GOAL OF THE EXERCISE -
Copy each line of the following data that contains "inside".

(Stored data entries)

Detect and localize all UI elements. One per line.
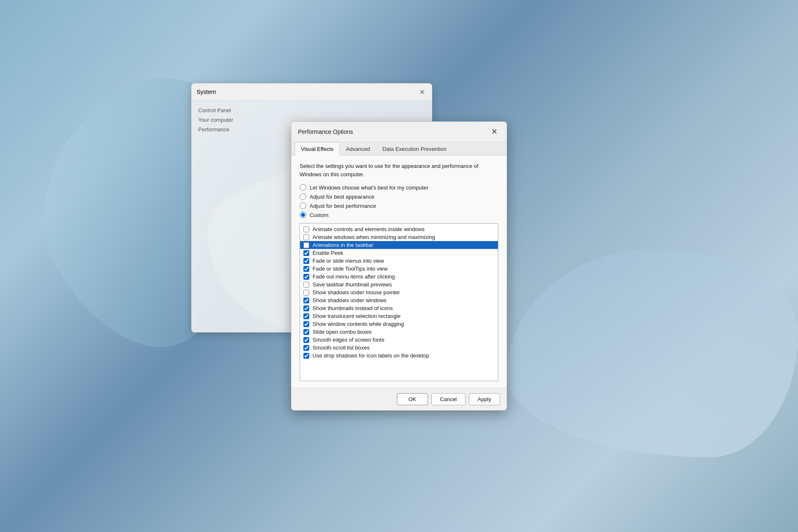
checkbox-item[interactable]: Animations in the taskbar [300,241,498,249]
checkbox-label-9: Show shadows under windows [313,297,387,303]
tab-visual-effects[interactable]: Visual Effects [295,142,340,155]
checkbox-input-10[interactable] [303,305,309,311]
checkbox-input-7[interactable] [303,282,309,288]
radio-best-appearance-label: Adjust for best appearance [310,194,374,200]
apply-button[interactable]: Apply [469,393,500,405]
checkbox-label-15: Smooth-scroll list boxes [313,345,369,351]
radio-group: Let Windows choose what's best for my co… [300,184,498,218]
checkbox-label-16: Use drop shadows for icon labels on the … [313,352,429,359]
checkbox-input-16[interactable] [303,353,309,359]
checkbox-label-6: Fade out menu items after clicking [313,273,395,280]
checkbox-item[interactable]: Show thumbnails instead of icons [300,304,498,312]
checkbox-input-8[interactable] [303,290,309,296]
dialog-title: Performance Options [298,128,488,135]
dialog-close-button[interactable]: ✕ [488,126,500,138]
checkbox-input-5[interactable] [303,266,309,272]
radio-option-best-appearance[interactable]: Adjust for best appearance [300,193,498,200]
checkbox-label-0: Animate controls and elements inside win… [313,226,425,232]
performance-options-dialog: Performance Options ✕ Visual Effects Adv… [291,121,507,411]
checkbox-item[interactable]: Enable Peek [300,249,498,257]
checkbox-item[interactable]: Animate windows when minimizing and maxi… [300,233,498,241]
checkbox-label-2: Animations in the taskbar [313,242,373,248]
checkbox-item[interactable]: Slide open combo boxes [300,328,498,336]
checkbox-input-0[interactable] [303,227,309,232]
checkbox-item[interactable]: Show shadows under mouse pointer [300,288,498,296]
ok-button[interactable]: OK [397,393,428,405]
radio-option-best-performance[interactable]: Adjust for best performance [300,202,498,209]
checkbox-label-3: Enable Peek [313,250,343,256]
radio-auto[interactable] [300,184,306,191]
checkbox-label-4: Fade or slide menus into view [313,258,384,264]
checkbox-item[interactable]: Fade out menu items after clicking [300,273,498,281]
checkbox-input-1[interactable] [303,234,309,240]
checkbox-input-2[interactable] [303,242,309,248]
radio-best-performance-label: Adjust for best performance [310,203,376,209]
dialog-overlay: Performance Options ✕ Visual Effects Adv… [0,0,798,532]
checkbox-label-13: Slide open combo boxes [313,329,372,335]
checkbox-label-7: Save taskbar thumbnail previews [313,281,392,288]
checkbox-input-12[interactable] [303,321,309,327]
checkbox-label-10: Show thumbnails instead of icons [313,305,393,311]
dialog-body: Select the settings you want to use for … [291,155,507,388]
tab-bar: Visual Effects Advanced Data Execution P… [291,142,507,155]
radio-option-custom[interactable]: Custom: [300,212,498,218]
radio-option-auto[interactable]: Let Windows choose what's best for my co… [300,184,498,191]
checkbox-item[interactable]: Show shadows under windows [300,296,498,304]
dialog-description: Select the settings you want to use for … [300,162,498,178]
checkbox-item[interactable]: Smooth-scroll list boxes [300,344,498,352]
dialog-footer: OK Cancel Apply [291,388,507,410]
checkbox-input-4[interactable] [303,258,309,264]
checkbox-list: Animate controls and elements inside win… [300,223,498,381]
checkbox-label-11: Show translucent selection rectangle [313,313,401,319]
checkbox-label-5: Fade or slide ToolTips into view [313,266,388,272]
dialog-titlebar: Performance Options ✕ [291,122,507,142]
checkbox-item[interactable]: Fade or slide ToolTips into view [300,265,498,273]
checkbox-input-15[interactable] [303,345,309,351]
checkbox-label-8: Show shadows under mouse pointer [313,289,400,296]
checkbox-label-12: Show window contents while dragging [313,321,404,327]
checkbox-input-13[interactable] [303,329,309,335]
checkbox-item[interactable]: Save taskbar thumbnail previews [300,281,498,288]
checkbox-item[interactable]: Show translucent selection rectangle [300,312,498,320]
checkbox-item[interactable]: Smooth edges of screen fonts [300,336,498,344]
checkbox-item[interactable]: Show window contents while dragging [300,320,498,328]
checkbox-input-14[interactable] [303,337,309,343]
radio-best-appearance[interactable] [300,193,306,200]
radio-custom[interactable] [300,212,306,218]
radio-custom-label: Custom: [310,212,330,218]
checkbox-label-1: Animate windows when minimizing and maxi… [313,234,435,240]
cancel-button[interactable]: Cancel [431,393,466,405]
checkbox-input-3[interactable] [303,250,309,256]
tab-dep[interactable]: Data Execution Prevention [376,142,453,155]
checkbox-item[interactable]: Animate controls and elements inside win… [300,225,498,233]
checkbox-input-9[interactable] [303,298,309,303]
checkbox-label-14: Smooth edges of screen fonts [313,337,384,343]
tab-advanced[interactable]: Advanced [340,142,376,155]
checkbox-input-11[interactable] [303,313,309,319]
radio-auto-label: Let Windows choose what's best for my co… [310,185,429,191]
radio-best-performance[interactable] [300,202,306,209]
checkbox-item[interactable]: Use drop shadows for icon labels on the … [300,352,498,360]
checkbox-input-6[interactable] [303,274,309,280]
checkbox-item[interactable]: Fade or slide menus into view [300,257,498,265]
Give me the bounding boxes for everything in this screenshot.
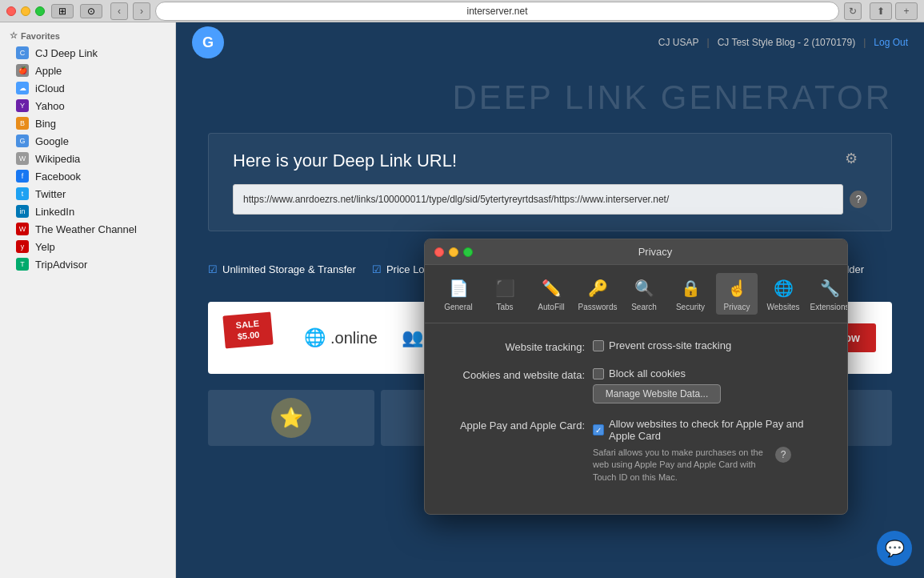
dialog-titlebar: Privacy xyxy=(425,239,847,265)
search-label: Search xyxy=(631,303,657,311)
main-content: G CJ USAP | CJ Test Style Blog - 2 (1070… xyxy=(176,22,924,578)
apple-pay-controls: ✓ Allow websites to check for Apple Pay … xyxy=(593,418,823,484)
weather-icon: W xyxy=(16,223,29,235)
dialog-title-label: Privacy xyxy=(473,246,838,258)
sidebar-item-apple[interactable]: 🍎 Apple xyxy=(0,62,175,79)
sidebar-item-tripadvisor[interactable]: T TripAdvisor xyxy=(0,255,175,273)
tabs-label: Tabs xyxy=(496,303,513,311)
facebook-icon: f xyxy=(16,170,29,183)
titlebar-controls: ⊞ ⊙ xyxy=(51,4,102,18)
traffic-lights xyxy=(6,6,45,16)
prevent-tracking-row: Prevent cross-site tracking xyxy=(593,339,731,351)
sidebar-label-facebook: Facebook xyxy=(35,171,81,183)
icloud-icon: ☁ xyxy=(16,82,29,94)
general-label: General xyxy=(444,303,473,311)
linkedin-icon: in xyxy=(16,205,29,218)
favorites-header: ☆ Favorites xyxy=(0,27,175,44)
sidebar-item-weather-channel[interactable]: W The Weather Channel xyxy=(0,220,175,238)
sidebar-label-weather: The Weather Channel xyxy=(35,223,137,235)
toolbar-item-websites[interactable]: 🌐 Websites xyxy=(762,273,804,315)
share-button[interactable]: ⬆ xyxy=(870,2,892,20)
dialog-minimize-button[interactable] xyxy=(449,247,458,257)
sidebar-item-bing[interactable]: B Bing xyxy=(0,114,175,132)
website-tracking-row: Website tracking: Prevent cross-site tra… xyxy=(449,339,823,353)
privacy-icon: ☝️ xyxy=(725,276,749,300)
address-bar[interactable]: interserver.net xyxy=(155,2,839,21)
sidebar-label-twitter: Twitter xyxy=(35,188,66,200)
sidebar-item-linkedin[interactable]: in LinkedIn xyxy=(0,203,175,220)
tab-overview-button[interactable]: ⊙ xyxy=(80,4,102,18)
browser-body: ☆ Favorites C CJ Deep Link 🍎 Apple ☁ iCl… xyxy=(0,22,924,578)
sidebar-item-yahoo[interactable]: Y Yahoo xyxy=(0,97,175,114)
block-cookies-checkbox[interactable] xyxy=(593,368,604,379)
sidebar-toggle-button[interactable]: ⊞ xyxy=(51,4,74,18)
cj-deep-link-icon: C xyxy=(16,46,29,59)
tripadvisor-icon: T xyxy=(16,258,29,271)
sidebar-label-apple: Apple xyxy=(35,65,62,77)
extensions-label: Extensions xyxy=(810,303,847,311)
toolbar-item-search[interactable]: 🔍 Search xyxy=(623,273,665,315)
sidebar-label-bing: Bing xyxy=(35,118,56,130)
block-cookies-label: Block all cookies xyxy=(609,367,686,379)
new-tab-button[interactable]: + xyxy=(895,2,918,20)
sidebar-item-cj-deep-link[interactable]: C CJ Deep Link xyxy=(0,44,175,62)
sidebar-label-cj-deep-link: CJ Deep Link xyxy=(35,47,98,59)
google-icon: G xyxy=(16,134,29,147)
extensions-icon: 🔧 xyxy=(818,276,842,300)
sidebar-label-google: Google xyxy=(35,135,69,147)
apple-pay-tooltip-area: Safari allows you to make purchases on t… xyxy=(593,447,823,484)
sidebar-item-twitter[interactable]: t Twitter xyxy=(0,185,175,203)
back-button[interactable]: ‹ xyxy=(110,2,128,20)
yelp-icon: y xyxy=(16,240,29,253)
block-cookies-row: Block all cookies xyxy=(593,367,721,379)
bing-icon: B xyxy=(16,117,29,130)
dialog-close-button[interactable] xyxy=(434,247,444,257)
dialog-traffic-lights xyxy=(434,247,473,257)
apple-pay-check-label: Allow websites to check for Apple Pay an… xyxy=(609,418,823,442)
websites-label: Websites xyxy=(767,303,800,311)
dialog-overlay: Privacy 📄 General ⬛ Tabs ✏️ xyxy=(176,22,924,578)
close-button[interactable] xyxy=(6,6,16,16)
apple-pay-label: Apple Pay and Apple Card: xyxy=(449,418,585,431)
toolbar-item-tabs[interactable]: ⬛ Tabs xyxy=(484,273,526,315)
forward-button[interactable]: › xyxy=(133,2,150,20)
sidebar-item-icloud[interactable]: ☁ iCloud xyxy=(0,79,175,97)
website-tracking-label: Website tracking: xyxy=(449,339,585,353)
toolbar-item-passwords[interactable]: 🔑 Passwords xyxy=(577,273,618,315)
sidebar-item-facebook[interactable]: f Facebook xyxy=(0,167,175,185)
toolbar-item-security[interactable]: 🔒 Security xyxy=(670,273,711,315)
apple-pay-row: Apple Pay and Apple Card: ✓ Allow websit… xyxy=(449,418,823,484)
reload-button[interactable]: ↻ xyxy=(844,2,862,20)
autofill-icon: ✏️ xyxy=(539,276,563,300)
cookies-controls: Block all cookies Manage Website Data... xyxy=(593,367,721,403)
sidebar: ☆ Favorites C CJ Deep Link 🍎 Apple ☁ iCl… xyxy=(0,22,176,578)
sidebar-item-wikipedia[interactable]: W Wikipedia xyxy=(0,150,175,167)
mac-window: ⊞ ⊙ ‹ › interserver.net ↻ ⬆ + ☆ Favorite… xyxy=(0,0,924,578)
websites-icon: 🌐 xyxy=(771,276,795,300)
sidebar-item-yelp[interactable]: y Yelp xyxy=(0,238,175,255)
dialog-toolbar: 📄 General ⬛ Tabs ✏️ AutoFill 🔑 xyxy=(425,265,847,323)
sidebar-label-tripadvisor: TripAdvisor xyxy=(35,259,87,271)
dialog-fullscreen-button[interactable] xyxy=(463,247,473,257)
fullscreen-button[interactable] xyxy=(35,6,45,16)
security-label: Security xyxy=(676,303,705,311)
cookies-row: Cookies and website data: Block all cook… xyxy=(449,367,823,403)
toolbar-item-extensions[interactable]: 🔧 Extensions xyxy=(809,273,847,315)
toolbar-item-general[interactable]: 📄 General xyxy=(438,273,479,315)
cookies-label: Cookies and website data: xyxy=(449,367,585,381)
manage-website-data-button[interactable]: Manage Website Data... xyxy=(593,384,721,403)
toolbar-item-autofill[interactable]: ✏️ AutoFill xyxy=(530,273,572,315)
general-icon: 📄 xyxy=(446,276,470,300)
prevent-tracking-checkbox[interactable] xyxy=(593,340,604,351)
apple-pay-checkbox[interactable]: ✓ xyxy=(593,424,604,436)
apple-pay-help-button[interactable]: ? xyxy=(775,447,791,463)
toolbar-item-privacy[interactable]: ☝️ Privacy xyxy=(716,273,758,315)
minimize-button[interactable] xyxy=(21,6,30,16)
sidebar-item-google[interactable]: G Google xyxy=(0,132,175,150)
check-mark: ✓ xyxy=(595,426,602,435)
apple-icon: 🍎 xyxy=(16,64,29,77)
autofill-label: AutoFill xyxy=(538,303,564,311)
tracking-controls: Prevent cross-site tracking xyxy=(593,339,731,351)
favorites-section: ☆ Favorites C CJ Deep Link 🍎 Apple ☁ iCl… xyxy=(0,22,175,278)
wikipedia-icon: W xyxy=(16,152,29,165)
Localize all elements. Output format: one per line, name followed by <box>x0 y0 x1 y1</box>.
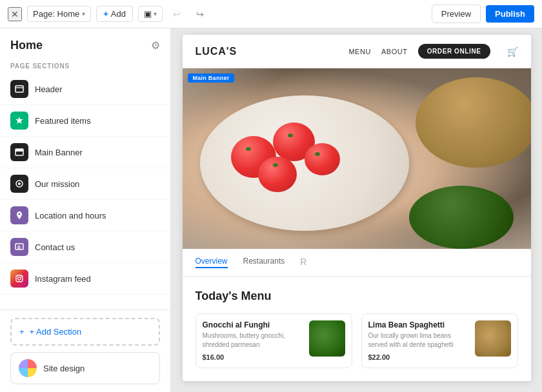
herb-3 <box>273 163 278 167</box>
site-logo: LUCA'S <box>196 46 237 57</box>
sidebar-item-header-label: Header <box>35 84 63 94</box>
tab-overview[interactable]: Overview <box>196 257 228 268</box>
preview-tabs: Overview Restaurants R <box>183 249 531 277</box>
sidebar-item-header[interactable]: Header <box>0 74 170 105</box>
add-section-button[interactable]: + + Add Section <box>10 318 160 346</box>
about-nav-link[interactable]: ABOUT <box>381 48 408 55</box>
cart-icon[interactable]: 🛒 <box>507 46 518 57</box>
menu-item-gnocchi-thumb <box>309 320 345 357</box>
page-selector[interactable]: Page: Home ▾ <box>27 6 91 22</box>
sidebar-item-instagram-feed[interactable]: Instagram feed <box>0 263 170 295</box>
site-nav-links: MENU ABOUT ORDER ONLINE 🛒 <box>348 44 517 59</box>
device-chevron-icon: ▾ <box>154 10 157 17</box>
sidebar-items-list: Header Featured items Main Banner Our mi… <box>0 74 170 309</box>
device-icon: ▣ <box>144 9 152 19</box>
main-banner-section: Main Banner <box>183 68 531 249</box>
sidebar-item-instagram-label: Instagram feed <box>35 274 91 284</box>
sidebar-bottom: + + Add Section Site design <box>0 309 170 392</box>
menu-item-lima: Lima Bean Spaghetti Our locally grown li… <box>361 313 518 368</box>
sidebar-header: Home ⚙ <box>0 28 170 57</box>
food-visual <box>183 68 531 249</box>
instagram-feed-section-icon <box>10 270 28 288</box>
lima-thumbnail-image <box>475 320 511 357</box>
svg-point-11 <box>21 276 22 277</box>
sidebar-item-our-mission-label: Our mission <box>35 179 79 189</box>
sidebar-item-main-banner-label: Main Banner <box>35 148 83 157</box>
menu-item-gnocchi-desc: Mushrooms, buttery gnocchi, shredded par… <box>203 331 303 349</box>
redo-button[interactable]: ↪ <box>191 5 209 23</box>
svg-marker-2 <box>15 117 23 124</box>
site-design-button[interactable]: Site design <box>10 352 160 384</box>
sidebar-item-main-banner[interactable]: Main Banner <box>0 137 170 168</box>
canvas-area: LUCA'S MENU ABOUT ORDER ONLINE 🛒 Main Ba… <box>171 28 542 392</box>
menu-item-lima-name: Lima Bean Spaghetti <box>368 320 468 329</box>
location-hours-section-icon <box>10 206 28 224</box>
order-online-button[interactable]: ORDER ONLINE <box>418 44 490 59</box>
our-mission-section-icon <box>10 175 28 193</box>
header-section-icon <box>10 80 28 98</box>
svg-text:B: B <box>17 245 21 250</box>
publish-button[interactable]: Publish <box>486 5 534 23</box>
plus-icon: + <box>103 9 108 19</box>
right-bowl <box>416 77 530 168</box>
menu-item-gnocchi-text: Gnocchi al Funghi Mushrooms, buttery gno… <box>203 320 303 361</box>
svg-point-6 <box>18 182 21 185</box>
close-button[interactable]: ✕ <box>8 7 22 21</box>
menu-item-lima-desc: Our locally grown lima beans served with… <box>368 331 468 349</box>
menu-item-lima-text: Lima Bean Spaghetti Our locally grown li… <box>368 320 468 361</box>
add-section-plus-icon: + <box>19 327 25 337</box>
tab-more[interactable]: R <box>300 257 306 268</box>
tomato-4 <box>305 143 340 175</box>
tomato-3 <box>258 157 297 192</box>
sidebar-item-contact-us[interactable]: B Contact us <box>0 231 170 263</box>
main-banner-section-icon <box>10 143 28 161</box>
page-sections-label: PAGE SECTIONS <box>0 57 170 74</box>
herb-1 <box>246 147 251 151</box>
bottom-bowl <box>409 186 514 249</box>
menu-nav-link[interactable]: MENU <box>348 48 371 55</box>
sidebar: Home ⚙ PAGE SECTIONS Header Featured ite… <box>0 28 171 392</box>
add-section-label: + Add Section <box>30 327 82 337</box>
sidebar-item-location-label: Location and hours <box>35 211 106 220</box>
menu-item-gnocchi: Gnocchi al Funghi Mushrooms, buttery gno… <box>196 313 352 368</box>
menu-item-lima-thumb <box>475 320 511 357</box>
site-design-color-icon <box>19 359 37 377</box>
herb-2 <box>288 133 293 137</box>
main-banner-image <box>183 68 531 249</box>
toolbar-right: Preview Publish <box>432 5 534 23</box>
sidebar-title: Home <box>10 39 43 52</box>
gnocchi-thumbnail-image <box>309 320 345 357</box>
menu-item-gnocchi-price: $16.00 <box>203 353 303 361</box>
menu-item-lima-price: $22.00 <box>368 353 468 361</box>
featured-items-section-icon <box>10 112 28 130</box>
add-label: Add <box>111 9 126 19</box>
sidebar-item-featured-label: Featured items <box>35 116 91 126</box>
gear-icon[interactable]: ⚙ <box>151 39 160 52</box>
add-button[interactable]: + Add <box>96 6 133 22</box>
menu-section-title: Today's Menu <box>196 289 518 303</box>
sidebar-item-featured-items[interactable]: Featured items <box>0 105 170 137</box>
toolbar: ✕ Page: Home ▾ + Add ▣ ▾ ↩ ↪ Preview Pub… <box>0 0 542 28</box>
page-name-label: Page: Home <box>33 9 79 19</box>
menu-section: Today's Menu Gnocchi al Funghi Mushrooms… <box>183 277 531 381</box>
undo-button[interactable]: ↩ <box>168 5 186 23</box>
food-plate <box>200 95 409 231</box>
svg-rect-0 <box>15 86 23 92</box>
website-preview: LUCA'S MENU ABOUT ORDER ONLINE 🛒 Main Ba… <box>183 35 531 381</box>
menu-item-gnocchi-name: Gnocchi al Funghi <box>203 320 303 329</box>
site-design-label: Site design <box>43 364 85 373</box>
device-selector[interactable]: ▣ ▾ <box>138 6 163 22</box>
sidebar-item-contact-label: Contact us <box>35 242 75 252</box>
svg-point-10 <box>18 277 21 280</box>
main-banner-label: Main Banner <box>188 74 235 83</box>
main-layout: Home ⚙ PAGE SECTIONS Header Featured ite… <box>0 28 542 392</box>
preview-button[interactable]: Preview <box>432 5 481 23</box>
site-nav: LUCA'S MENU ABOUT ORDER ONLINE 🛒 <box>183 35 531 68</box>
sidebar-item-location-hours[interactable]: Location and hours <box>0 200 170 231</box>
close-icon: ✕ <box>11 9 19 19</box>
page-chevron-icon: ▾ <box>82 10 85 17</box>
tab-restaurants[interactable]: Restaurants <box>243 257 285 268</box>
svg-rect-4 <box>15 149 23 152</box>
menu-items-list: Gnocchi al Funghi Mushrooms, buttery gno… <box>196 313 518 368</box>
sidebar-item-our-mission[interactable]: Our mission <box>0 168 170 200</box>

TASK OUTPUT -
checkbox-label-0: Animate controls and elements inside win… [313,226,425,232]
checkbox-list: Animate controls and elements inside win… [300,223,498,381]
checkbox-item[interactable]: Animate controls and elements inside win… [300,225,498,233]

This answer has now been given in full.